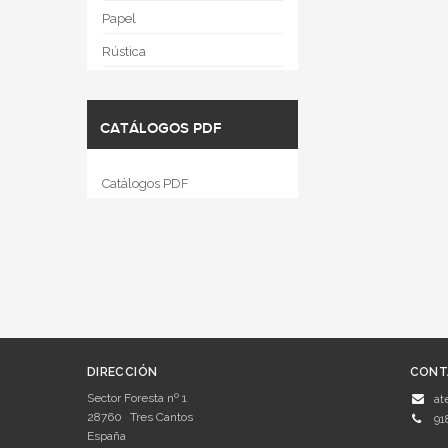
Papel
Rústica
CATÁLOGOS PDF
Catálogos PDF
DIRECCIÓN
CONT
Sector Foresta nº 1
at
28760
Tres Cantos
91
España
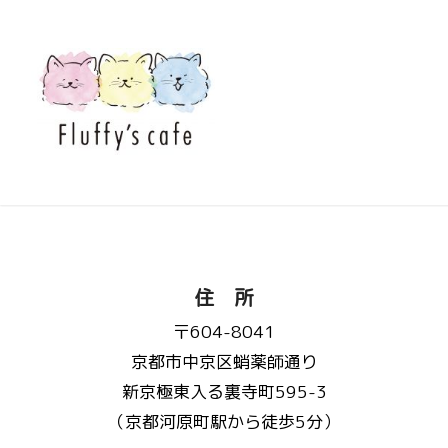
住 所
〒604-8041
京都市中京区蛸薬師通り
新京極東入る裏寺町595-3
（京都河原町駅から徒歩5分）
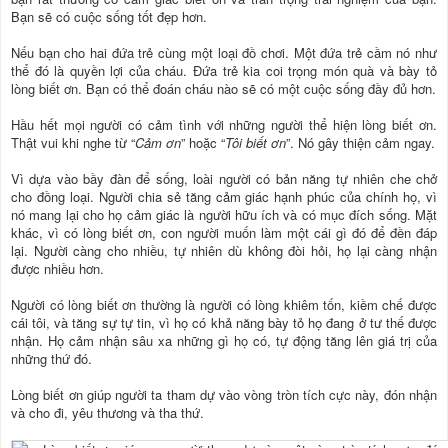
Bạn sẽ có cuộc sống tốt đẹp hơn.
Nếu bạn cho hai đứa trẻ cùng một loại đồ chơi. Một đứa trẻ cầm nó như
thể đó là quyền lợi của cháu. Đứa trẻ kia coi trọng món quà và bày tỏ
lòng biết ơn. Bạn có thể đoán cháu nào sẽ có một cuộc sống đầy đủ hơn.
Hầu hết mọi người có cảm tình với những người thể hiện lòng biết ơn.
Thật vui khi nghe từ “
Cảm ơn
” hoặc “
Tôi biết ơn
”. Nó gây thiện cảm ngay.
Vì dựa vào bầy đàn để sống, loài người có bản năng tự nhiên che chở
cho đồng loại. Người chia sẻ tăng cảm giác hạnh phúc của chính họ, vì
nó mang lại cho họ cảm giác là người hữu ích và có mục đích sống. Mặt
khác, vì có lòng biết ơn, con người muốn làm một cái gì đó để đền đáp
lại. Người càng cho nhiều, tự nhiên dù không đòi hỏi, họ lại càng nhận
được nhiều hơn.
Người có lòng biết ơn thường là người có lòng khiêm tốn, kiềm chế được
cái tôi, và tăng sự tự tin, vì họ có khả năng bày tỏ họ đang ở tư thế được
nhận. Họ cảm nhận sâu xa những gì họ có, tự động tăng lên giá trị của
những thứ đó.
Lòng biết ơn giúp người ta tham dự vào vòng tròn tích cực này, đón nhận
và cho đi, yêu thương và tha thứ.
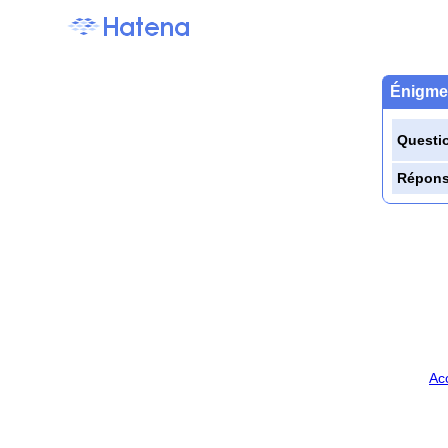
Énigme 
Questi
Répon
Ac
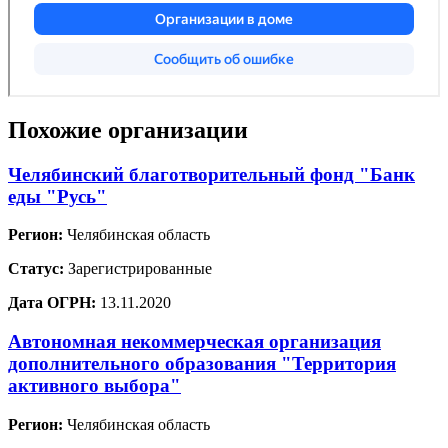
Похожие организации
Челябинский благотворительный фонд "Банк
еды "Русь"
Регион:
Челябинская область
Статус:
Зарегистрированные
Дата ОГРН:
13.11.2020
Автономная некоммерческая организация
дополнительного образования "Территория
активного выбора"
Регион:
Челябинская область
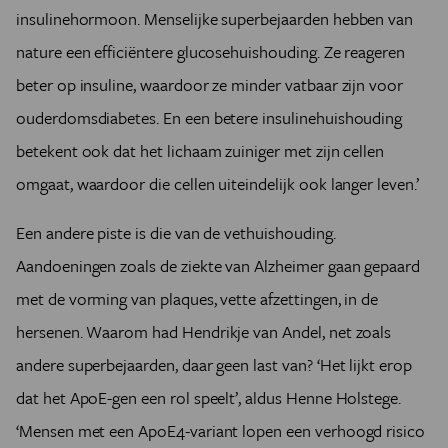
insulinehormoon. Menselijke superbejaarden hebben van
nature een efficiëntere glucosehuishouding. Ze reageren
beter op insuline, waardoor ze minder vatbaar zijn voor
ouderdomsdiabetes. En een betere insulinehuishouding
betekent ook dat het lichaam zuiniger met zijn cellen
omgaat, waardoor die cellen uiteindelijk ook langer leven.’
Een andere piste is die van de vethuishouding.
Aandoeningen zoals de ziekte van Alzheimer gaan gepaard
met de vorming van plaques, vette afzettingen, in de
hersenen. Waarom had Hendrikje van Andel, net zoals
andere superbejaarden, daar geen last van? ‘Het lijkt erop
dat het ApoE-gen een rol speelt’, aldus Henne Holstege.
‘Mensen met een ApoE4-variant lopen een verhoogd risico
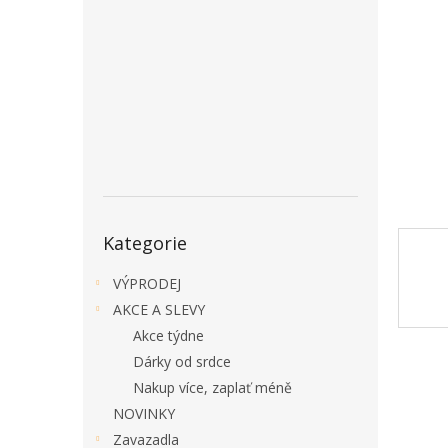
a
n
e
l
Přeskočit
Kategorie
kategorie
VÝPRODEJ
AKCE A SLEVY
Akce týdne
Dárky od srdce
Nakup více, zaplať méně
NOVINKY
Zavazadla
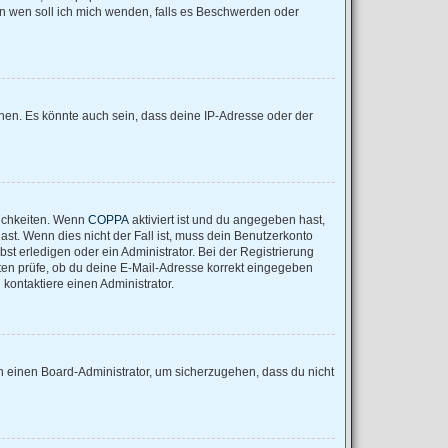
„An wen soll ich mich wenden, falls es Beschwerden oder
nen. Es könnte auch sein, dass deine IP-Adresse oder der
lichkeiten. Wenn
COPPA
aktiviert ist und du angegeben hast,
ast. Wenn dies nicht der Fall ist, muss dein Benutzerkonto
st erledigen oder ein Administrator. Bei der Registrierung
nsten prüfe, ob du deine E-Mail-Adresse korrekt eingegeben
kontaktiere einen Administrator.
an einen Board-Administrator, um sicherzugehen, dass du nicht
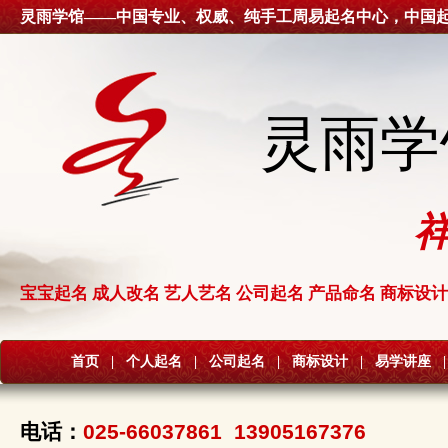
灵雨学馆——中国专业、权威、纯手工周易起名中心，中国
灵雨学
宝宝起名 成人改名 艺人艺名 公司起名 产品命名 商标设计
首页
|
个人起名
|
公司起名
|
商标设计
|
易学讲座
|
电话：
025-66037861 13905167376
--
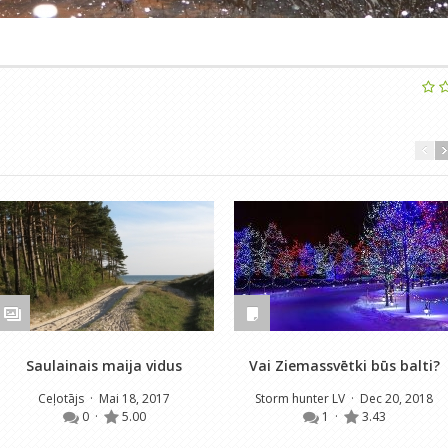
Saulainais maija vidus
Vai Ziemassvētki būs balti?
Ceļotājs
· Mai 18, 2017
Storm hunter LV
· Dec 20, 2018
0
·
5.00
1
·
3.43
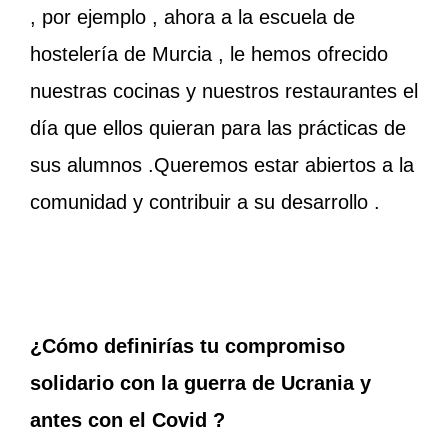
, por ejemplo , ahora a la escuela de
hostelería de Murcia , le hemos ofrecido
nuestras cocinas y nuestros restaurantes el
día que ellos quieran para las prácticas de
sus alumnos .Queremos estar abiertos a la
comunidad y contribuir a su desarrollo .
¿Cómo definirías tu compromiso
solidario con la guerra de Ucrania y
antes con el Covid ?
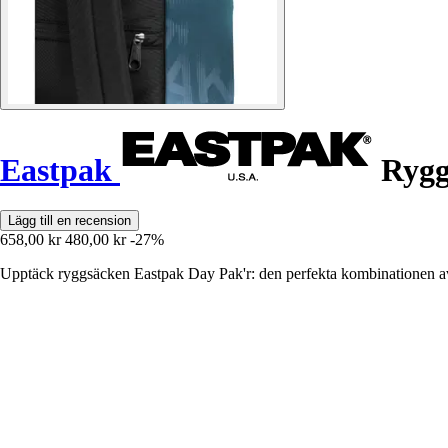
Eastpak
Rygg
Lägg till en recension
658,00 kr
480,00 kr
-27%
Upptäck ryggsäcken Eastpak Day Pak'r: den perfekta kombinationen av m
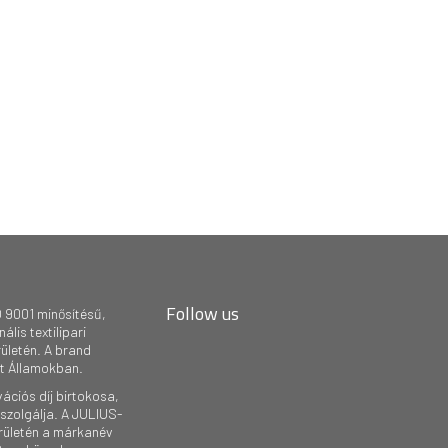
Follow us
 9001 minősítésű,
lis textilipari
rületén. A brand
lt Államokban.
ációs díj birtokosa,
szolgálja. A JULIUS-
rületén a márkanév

■ Problem to solve: Copy out every line from the data above in which the word "nhận" occurs.

■ Reply:
lại. Người càng cho nhiều, tự nhiên dù không đòi hỏi, họ lại càng nhận
Lòng biết ơn giúp người ta tham dự vào vòng tròn tích cực này, đón nhận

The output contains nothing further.